WORK INSTRUCTION: What follows is a set of entries. Give them again exactly, without the pictures.

[Opening SUPPLIED MATERIAL section]

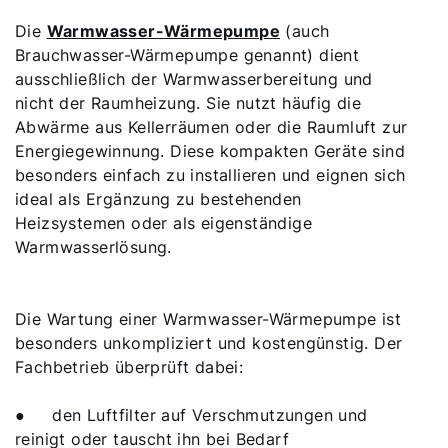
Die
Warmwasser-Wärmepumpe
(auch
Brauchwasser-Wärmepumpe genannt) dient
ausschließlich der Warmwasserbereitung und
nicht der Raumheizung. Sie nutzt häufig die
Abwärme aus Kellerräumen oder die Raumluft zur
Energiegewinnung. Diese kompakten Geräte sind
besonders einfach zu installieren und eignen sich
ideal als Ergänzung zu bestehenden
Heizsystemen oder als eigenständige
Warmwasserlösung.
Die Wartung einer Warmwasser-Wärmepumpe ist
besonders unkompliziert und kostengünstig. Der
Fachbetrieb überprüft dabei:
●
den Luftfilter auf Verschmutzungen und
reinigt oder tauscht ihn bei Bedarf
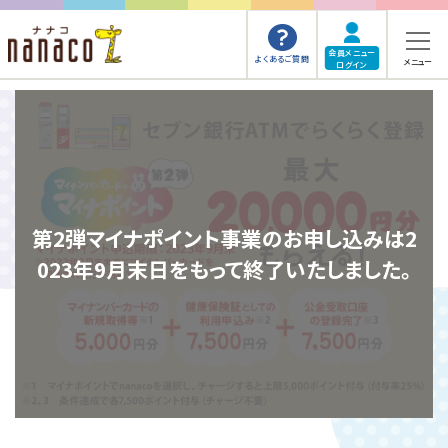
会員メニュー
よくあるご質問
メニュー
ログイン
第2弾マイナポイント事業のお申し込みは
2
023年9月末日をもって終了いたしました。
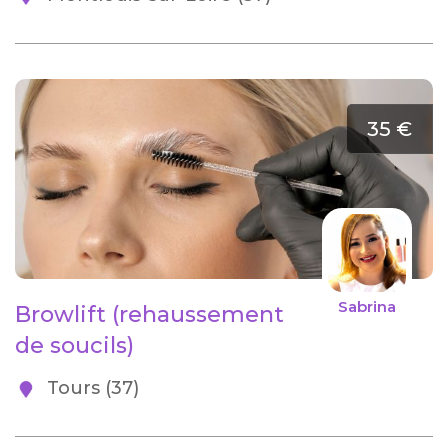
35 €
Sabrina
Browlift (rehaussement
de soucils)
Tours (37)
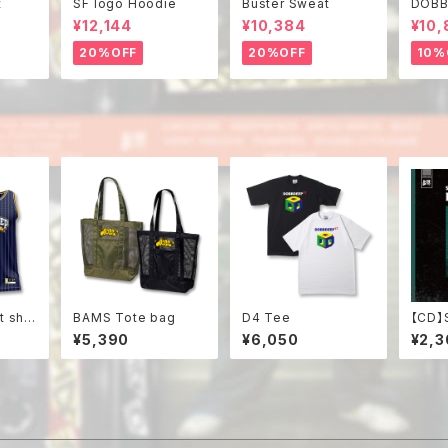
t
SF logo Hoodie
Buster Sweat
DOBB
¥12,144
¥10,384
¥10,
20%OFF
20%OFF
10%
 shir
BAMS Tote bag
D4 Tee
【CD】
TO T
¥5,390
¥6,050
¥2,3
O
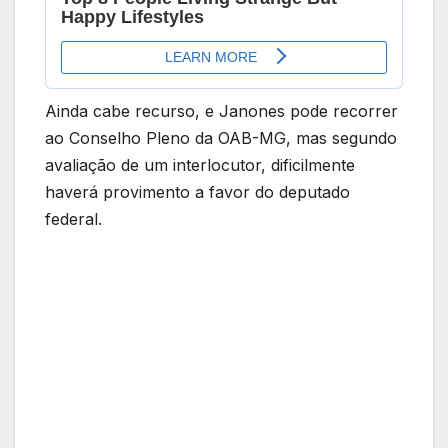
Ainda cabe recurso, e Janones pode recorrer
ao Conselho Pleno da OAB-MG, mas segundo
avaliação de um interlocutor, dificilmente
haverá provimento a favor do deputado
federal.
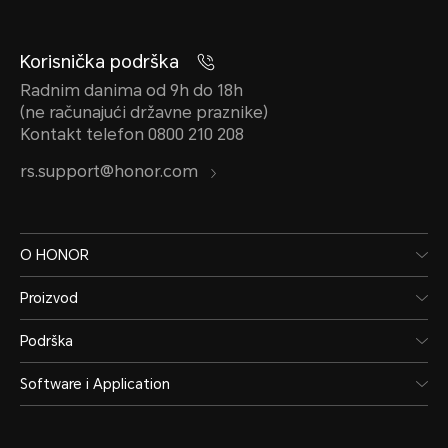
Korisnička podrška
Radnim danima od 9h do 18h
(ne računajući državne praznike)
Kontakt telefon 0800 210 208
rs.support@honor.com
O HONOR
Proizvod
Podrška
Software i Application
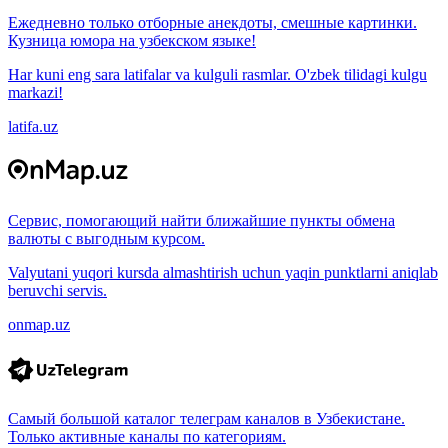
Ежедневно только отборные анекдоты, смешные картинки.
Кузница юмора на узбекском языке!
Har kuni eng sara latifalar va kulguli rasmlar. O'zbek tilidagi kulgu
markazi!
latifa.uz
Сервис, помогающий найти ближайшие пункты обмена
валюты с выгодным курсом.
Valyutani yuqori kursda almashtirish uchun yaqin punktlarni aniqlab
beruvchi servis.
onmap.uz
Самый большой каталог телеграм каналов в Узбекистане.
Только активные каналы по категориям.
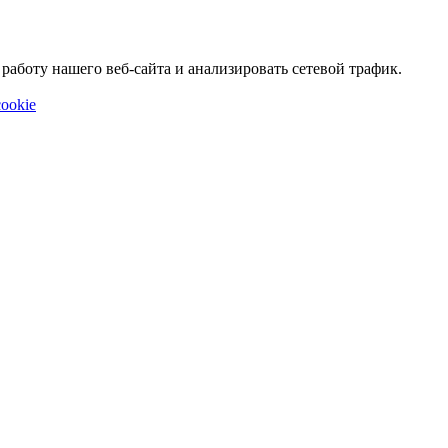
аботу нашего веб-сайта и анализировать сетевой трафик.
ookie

[Closing SUPPLIED MATERIAL section]

ANSWER SPACE:
Die
Warmwasser-Wärmepumpe
(auch
Brauchwasser-Wärmepumpe genannt) dient
ausschließlich der Warmwasserbereitung und
nicht der Raumheizung. Sie nutzt häufig die
Abwärme aus Kellerräumen oder die Raumluft zur
Energiegewinnung. Diese kompakten Geräte sind
besonders einfach zu installieren und eignen sich
ideal als Ergänzung zu bestehenden
Heizsystemen oder als eigenständige
Warmwasserlösung.
Die Wartung einer Warmwasser-Wärmepumpe ist
besonders unkompliziert und kostengünstig. Der
Fachbetrieb überprüft dabei:
●
den Luftfilter auf Verschmutzungen und
reinigt oder tauscht ihn bei Bedarf
会員メニュー
よくあるご質問
メニュー
ログイン
第2弾マイナポイント事業のお申し込みは
2
023年9月末日をもって終了いたしました。
35 €
Sabrina
Browlift (rehaussement
de soucils)
Tours (37)
t
SF logo Hoodie
Buster Sweat
DOBB
¥12,144
¥10,384
¥10,
20%OFF
20%OFF
10%
 shir
BAMS Tote bag
D4 Tee
【CD】
TO T
¥5,390
¥6,050
¥2,3
O
Ainda cabe recurso, e Janones pode recorrer
ao Conselho Pleno da OAB-MG, mas segundo
avaliação de um interlocutor, dificilmente
haverá provimento a favor do deputado
federal.
Korisnička podrška
Radnim danima od 9h do 18h
(ne računajući državne praznike)
Kontakt telefon 0800 210 208
rs.support@honor.com
O HONOR
Proizvod
Podrška
Software i Application
Ежедневно только отборные анекдоты, смешные картинки.
Кузница юмора на узбекском языке!
Har kuni eng sara latifalar va kulguli rasmlar. O'zbek tilidagi kulgu
markazi!
latifa.uz
Сервис, помогающий найти ближайшие пункты обмена
валюты с выгодным курсом.
Valyutani yuqori kursda almashtirish uchun yaqin punktlarni aniqlab
beruvchi servis.
onmap.uz
Самый большой каталог телеграм каналов в Узбекистане.
Только активные каналы по категориям.
аботу нашего веб-сайта и анализировать сетевой трафик.
ookie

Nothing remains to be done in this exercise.